## Description of the task
Select all lines holding the word "зерттеулер" from the entries that follow.

*** Dataset entries Section Begins ***

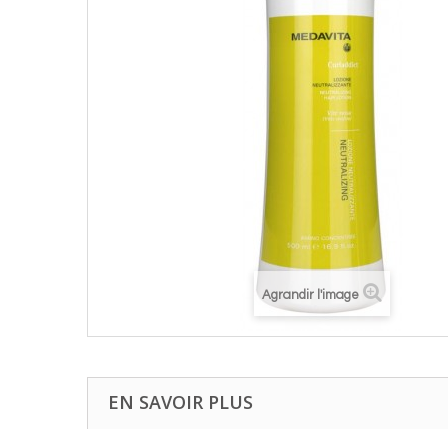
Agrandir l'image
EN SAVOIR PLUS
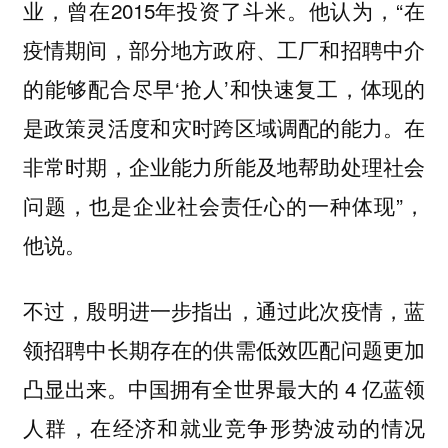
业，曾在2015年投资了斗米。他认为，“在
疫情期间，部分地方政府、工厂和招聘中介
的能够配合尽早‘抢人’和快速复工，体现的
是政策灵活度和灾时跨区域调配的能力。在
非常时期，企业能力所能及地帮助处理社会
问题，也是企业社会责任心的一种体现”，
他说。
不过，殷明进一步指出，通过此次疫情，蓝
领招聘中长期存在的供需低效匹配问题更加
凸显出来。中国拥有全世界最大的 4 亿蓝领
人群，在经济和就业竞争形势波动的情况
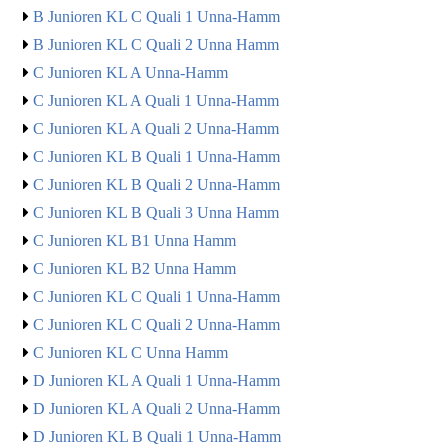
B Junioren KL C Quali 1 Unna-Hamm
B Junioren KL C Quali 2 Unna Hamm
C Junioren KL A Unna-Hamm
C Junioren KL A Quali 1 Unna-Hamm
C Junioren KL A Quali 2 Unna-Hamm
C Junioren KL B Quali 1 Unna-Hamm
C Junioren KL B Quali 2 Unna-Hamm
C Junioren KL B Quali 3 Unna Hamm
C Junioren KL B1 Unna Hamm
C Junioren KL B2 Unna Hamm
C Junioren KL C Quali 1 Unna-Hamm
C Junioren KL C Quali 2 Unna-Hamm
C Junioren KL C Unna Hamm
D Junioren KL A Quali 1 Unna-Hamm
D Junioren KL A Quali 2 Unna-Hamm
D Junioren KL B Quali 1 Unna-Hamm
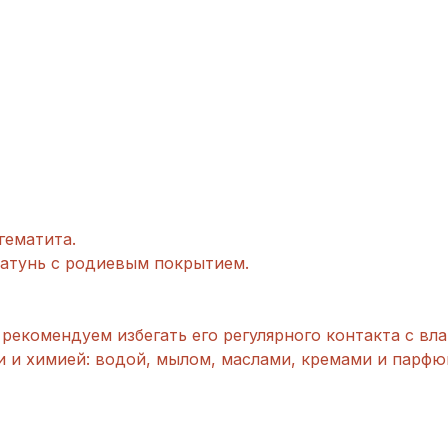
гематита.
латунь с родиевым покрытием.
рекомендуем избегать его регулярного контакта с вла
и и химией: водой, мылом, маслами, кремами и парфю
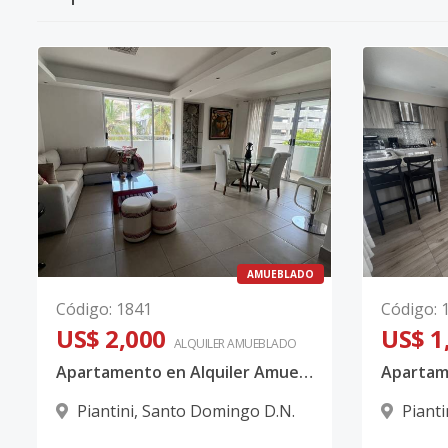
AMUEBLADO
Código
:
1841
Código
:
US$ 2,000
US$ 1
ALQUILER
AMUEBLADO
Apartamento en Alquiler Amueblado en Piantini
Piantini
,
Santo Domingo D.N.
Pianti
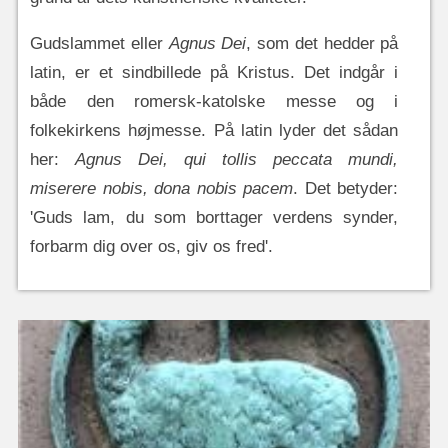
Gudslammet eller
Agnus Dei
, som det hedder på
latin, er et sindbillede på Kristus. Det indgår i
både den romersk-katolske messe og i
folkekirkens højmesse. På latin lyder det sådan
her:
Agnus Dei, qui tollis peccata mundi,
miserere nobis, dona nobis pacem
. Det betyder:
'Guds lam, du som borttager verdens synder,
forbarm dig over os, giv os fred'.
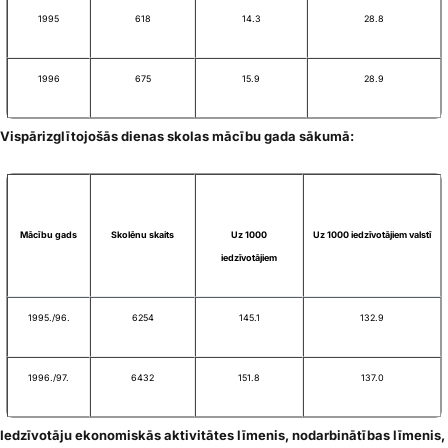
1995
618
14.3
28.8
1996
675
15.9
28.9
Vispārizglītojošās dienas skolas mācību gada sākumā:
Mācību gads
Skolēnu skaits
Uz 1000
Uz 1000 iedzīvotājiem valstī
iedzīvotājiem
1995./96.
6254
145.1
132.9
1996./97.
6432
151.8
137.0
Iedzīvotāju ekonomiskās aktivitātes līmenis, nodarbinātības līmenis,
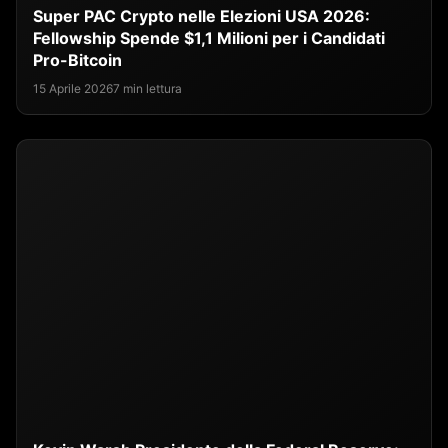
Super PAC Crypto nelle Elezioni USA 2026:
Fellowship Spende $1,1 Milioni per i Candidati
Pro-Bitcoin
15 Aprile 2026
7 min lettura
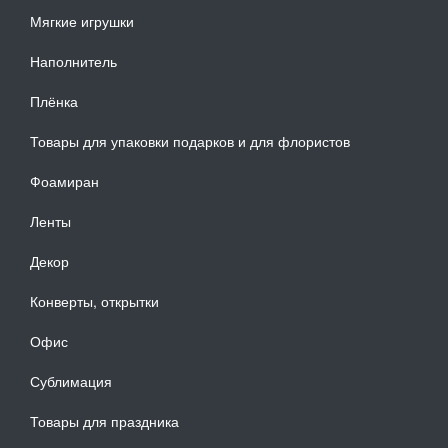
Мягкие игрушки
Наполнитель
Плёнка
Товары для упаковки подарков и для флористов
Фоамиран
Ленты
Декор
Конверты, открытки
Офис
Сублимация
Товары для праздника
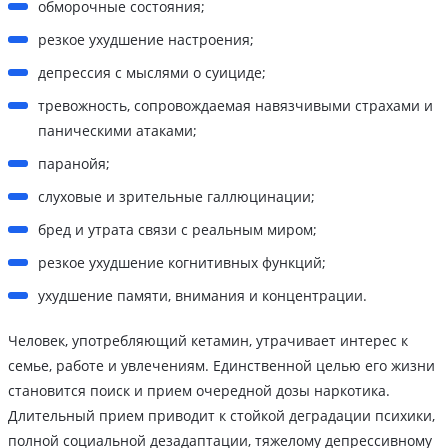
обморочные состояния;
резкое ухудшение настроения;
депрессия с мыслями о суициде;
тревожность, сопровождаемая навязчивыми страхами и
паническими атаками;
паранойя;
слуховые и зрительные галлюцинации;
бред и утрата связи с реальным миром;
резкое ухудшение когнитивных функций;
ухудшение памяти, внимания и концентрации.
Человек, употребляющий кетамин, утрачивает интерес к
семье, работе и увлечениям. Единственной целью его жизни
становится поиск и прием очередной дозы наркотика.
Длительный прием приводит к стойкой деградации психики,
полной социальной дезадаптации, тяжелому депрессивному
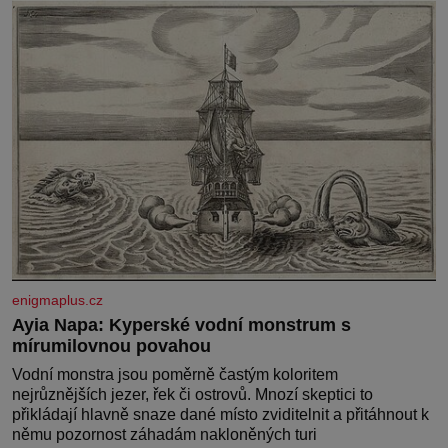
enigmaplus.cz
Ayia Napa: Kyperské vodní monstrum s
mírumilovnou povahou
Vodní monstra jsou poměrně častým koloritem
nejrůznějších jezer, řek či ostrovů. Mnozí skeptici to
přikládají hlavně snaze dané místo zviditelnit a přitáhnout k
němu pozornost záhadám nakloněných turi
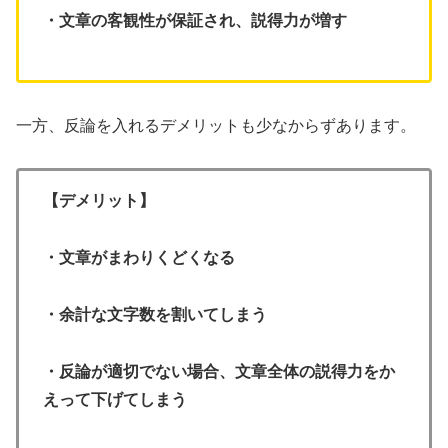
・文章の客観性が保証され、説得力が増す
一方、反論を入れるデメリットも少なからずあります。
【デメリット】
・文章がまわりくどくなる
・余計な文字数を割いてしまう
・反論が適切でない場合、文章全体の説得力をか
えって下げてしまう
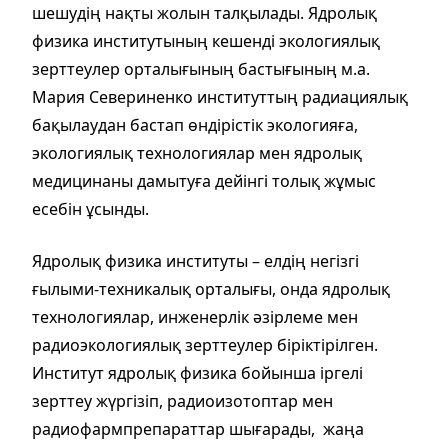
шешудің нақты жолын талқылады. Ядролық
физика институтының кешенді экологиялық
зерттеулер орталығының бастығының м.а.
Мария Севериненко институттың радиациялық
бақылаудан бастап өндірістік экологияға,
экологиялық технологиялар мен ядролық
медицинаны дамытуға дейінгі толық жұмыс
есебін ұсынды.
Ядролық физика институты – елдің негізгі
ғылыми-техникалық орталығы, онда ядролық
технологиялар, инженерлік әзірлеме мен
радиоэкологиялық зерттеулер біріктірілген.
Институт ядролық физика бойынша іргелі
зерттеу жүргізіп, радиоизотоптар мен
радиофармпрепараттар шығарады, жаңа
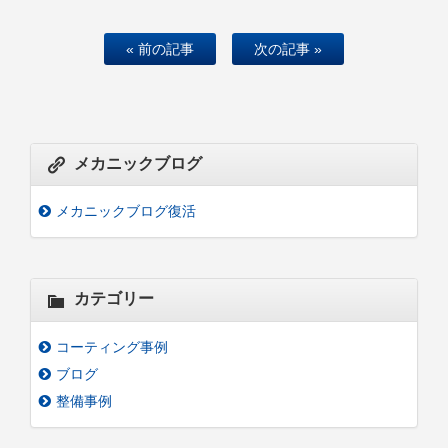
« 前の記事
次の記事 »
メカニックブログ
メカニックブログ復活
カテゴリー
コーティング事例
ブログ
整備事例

*** Dataset entries Section Ends ***
*** Dataset entries Section Begins ***

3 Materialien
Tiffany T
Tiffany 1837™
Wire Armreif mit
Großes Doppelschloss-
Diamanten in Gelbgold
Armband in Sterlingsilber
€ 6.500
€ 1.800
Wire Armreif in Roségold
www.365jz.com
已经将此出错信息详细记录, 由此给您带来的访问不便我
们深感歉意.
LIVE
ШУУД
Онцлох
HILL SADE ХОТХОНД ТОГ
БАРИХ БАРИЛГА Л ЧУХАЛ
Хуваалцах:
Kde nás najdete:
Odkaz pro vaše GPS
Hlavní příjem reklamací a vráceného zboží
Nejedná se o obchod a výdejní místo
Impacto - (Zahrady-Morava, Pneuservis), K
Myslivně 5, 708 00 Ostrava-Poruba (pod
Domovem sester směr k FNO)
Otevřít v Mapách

*** Dataset entries Section Ends ***

## Answer for the task
зерттеулер орталығының бастығының м.а.
радиоэкологиялық зерттеулер біріктірілген.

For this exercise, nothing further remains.